For the Raspberry Cranberry filling:
1/4 cup firmly packed dark brown sugar
1/2 teaspoon cinnamon
2 tablespoons all-purpose flour
1/2 pound raspberries, fresh or frozen
1/2 pound cranberries, fresh or frozen
1/4 cup lemon juice
2 tablespoons unsalted butter, melted and cooled

Make the crust and crumb:
Preheat the oven to 350 degrees F. Butter the bottom and sides of 9-by-13 inch pan. Put a long piece of parchment paper in the bottom of the pan, letting the parchment extend up the two short sides of the pan and overhang slightly on both ends. (This will make it easy to remove the bars from the pan after they have baked.) Butter the parchment.

Put the flour, brown sugar, oats, salt, baking powder, baking soda, and cinnamon in a food processor. Pulse in short bursts until combined. Add the butter and pulse until loose crumbs form.

Reserve 1 cup of the mixture and set aside. Pour the rest of the mixture into the prepared pan and use your hands or the back of a large wooden spoon to push the crust into an even layer in the bottom of the pan. The crust should touch the sides of the pan. Bake until golden brown, 12 to 15 minutes. Transfer to a wire rack and let the crust cool. Keep the oven on while you make the raspberry filling.

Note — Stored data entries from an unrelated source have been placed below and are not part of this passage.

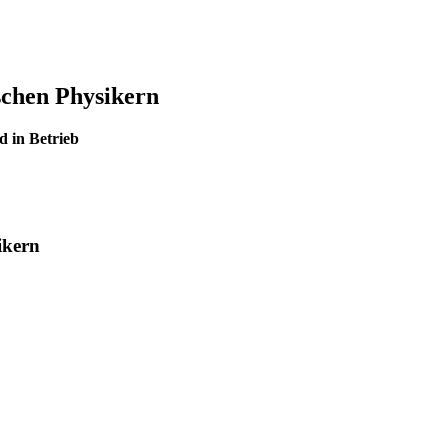
schen Physikern
 in Betrieb
ikern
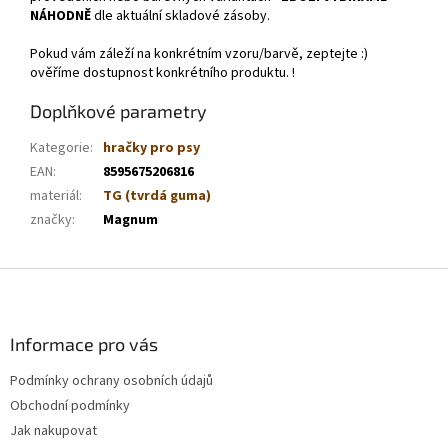
NÁHODNĚ
dle aktuální skladové zásoby.
Pokud vám záleží na konkrétním vzoru/barvě, zeptejte :)
ověříme dostupnost konkrétního produktu. !
Doplňkové parametry
Kategorie
:
hračky pro psy
EAN
:
8595675206816
materiál
:
TG (tvrdá guma)
značky
:
Magnum
Z
á
p
a
Informace pro vás
t
Podmínky ochrany osobních údajů
í
Obchodní podmínky
Jak nakupovat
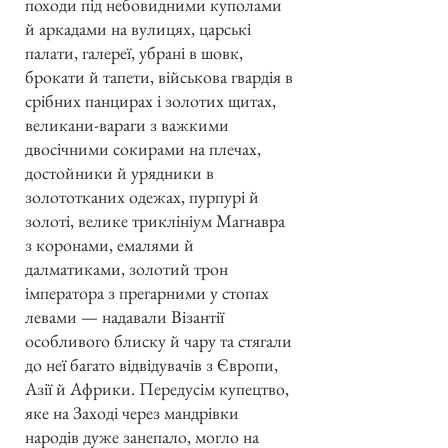
походи під небовидними куполами
й аркадами на вулицях, царські
палати, галереї, убрані в шовк,
брокати й тапети, військова гвардія в
срібних панцирах і золотих щитах,
великани-вараги з важкими
двосічними сокирами на плечах,
достойники й урядники в
золототканих одежах, пурпурі й
золоті, велике триклініум Магнавра
з коронами, емалями й
далматиками, золотий трон
імператора з прегарними у стопах
левами — надавали Візантії
особливого блиску й чару та стягали
до неї багато відвідувачів з Європи,
Азії й Африки. Передусім купецтво,
яке на Заході через мандрівки
народів дуже занепало, могло на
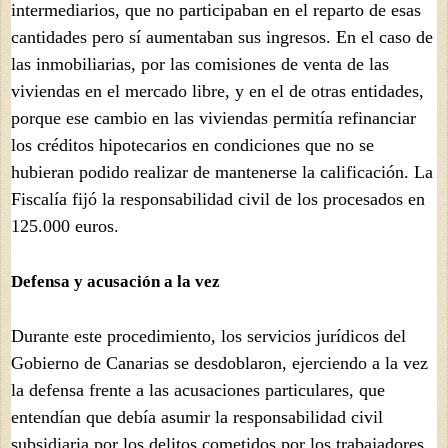
intermediarios, que no participaban en el reparto de esas
cantidades pero sí aumentaban sus ingresos. En el caso de
las inmobiliarias, por las comisiones de venta de las
viviendas en el mercado libre, y en el de otras entidades,
porque ese cambio en las viviendas permitía refinanciar
los créditos hipotecarios en condiciones que no se
hubieran podido realizar de mantenerse la calificación. La
Fiscalía fijó la responsabilidad civil de los procesados en
125.000 euros.
Defensa y acusación a la vez
Durante este procedimiento, los servicios jurídicos del
Gobierno de Canarias se desdoblaron, ejerciendo a la vez
la defensa frente a las acusaciones particulares, que
entendían que debía asumir la responsabilidad civil
subsidiaria por los delitos cometidos por los trabajadores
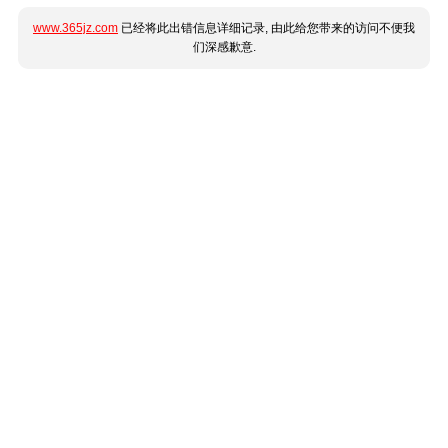
www.365jz.com
已经将此出错信息详细记录, 由此给您带来的访问不便我
们深感歉意.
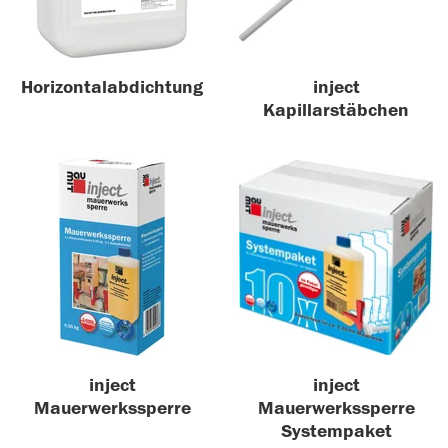
Horizontalabdichtung
inject
Kapillarstäbchen
inject
inject
Mauerwerkssperre
Mauerwerkssperre
Systempaket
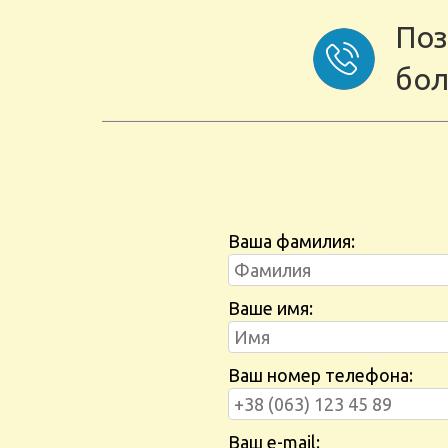
Поз
бол
Ваша фамилия:
Ваше имя:
Ваш номер телефона:
Ваш e-mail:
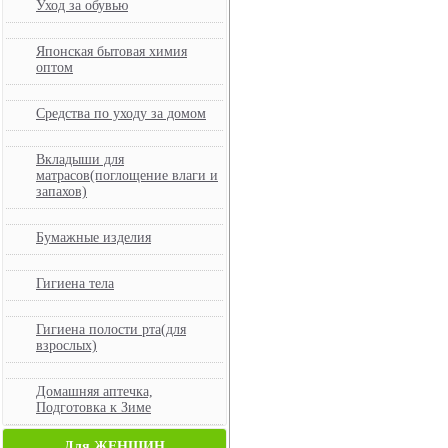
Уход за обувью
Японская бытовая химия
оптом
Средства по уходу за домом
Вкладыши для
матрасов(поглощение влаги и
запахов)
Бумажные изделия
Гигиена тела
Гигиена полости рта(для
взрослых)
Домашняя аптечка,
Подготовка к Зиме
Для ЖЕНЩИН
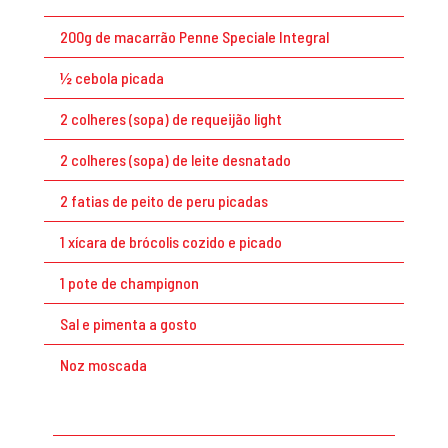
200g de macarrão Penne Speciale Integral
½ cebola picada
2 colheres (sopa) de requeijão light
2 colheres (sopa) de leite desnatado
2 fatias de peito de peru picadas
1 xícara de brócolis cozido e picado
1 pote de champignon
Sal e pimenta a gosto
Noz moscada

Make the Raspberry filling:
In a medium bowl, whisk the sugar, cinnamon, and flour together.

Add the raspberries, lemon juice, and butter and use your hands to toss gently until the raspberries are evenly coated.

Assemble and bake the bars:
Spread the raspberry filling evenly on top of the cooled crust. Sprinkle the reserved 1 cup crust mixture evenly on top of the filling.

Bake for 35 to 40 minutes, rotating the pan every 15 minutes, until the top is golden brown and the filling starts to bubble around edges.

Transfer to a wire rack to cool completely, then cut into squares and serve. The bars can be stored in the refrigerator in an airtight container for up to 2 days.

Thursday, January 20, 2011

masoor dal

I realize this doesn't fall under the category of baking, but since I'm short on time for a while, I'm putting up stuff I'm making to sustain myself on the weekends that I'm home. I have a very dear friend who is an expert at making this Dal dish, and he made it for me a lot, but now he's back in the dumb ole U.K., so I had to take matters in my own hands when I was craving this super delicious dish. I googled a ton of recipes and this one looked closest to what seemed like my friend's recipe. This is my first try making anything like this, and I really liked it! It takes a lot of spices that aren't readily in your local grocery store, so you might need to venture out to an Indian market, if you have one. Some Asian markets carry some of these spices as well. Also, sorry the picture isn't more legit, I was just trying to eat, you know? So, it's taken from my phone.

2 cups masoor dal (red lentils)
1 1/2 teaspoons garam masala
1 1/2 teaspoons turmeric
1 tsp salt
1/3 cup oil
1 1/2 onions, chopped
1 head garlic, separated, chopped (I used probably about 2 cloves)
1 (1-inch piece) ginger root, chopped
2 jalapeno chiles, chopped (I didn't have these so I just added about 1 teaspoon cayenne pepper)
2 tomatoes, chopped
1 bunch coriander (cilantro), chopped

• Rinse massor dhal thoroughly, until water is clear. In pot bring1 quart water to boil. Add massor daal.
• Cook half way, about 10 to 15 minutes, add 1/2 teaspoon garam masala, 1/2 teaspoon turmeric and salt. As massor dhal cooks, uncovered, water will evaporate and mixture will thicken.
• Add more water to keep dal loose, like texture of thick cream. When dal is soft, turn off heat. Heat oil in wok. When oil is very hot, add onions and cook until tender and translucent but not browned.
• Add garlic, ginger and chiles. Continue to fry until onions are deep-yellow. Add remaining 1 teaspoon each garam masala and turmeric.
• Do not allow spices to burn. Keep stirring until mixture starts to stick. Add tomatoes and cilantro. Cook until tomato softens.
• Pour in pot of masoor dal and simmer to blend flavors. Taste and add more salt if needed.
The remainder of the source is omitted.